Hall of Famer John Smoltz addresses Virginia baseball team looking to rebound from difficult 2018

Story by Zach Perelesjohn smoltz

A 21-year MLB career, a World Series ring, a Cy Young award, eight All Star selections and, in 2015, a Hall of Fame induction. In every sense of the word, John Smoltz’s career was a resounding success.

But that doesn’t mean he didn’t experience failure along the way.

“Who I am is defined by failure,” Smoltz said Saturday at Virginia baseball’s 17th Annual Step Up to the Plate event. “If you’re going to know about John Smoltz, you’re going to know about failure. Failure is the greatest motivator to success, and it’s the greatest motivator to greatness.”
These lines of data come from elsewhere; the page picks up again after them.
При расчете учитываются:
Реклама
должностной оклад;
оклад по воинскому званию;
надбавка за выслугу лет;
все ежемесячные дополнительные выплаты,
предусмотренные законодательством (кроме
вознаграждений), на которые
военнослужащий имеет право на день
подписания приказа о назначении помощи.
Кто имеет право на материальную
Take Smoltz’s 1991 season. He had just become a first-time father. Heading into the All Star break, he had a record of 2-11, and a demotion from the starting rotation seemed imminent.

Smoltz finished the year 14-13. The next year, in 1992, he was an All Star. The same went for 1993. The rest, as his career accomplishments suggest, is history. But if it hadn’t been for that low point a young Smoltz experienced in 1991, he may have never been the pitcher he was.
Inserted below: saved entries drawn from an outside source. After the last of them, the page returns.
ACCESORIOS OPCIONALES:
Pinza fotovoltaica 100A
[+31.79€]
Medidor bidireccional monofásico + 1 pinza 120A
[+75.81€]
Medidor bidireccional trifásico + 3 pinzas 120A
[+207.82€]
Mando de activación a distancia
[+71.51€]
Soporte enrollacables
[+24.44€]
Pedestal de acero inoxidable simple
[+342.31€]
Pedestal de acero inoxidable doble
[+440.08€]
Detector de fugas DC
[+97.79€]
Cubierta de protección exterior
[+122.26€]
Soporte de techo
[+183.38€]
“The great manager — the Hall-of-Fame manager — Bobby Cox stuck with me,” Smoltz said. “I knew I couldn’t have stayed, at that rate, in the rotation, but I turned it around and went 12-2. … There’s no way you can do that without the confidence of your manager or the ability to overcome failure.”

That’s what made Smoltz, now 51, a perfect candidate to address this year’s Virginia baseball team Saturday in Charlottesville. The Cavaliers are coming off a disappointing campaign that saw them miss the postseason for the first time since Brian O’Connor took over in 2004.
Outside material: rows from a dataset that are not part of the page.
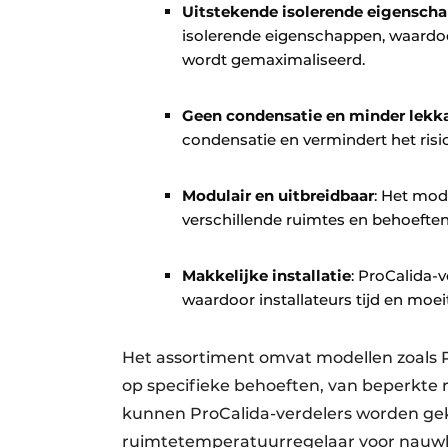
Uitstekende isolerende eigensch
isolerende eigenschappen, waardoo
wordt gemaximaliseerd.
Geen condensatie en minder lekk
condensatie en vermindert het risi
Modulair en uitbreidbaar
: Het mod
verschillende ruimtes en behoeften
Makkelijke installatie
: ProCalida-
waardoor installateurs tijd en moei
Het assortiment omvat modellen zoals Pr
op specifieke behoeften, van beperkte r
kunnen ProCalida-verdelers worden ge
ruimtetemperatuurregelaar voor nauwk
“We’ve had some really, really special people come in here and talk to our men over the 15 years that I’ve been the coach here — a lot of Hall of Famers,” O’Connor said. “Those 30 minutes John [spent with the team] were as impactful as I’ve heard.”

As Smoltz talked, he found an engaged, receptive Virginia squad that had plenty of questions.

“The biggest thing that I am impressed with [by] young players is when they’re able to ask questions,” Smoltz said. “Many people, personality-wise, don’t feel comfortable asking questions, so it’s good that they ask questions. … If you can give them a little key or successful tips to get better, I think that’s something everybody would love. I would have asked the same questions if I [were] in their shoes.”

Of course, like Smoltz, O’Connor has had success year-in and year-out, something that’s not easy to establish. Smoltz, who pitched until he was 42, knows that as well as anyone, and that’s what gives him great respect for Virginia’s coach.

“I can only imagine every year the expectations with a different crop of players and a different talent pool where everybody’s trying to get to not only his level but knock him down from the level he’s created,” Smoltz said. “I think with any successful program, person, coach or mentor, you have your underlying non-negotiables, and then you’re willing to change with time. … I’ve seen a lot of great leaders be able to stay true to who they are, still adapt, still learn how to be different in this day and age but not forego or compromise what they believe.”

O’Connor, in turn, believes Smoltz’s words will stay with the team as it hopes to return to the postseason in 2019.

“His message to the group of our guys was really, really impactful, and I know our guys will take it well, and certainly, hopefully, it helps them continue to improve as individuals and also as a group,” O’Connor said.